Thursday, June 29, 2023

Bill Bonner, "Urban Hell"

"Urban Hell"
Debt... defaults... dereliction... 
welcome to the new abnormal...
by Bill Bonner

London, England - "We took the Eurostar to London yesterday. How it brought back memories! Waking up before dawn…finding an early morning taxi…long lines at the train station…For 10 years, we lived in Paris but worked in London. Those were the days when employees were supposed to show up for work at the office. So, we usually took the train up to London on Tuesday morning and came back on Thursday evening. Not much has changed. Except, most of the people on the train yesterday were tourists, few were the business travelers we used to see. The new ‘laptop class’ doesn’t need to come to the office. It reacts to ‘data’…opinions…direction – on line, without even getting out of bed.

It is all a bit puzzling. Leaving Paris in the early morning, the city seemed to be coming alive, just as it always did. It was hard to find a taxi…and young people flew by on their bicycles. The ‘eboueurs’ were noisily tossing garbage cans around. Groups of Arabs and Africans gathered around the Gare du Nord. Then, in London, too…it seemed normal. Normal people. Normal busy-ness. Normal crowds of tourists in the summer. Why do Paris and London seem so ‘normal?’ We noticed the same thing in Dublin. It is full of normal people, not just people on welfare or with gender ambiguity or mental problems.

“London is not normal at all,” said an English friend at dinner. “We English are mad about property. And for the first time in a generation, property prices in London are falling.

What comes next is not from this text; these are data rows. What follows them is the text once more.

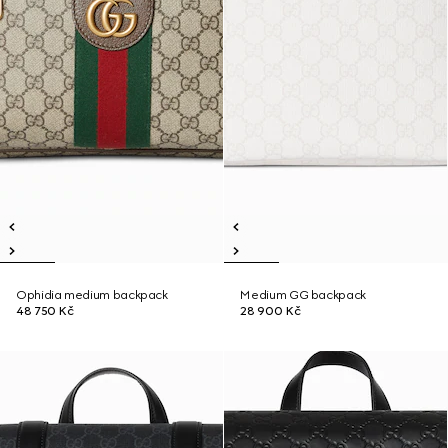
Ophidia medium backpack
Medium GG backpack
48 750 Kč
28 900 Kč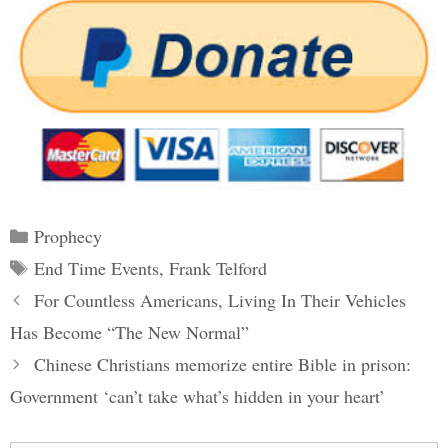
Categories
Prophecy
Tags
End Time Events
,
Frank Telford
Post
For Countless Americans, Living In Their Vehicles
navigation
Has Become “The New Normal”
Chinese Christians memorize entire Bible in prison:
Government ‘can’t take what’s hidden in your heart’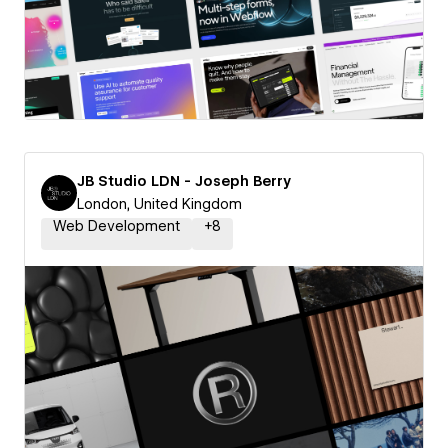
JB Studio LDN - Joseph Berry
London, United Kingdom
Web Development
+
8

We have all the same problems as US cities. They’re just not so visible…yet.”

Not So Lucky…Today, we continue our descent into Urban Hell, to find out what’s going on. In Baltimore, our guess is that full-time, in-the-office workers are a relic of the past. In our own business, we are consolidating, putting unnecessary space up for sale. But other companies are doing the same thing. So, who is going to buy it? Fortunately, we never financed our buildings. We bought them to use, not to speculate. But many urban real estate owners are not so lucky.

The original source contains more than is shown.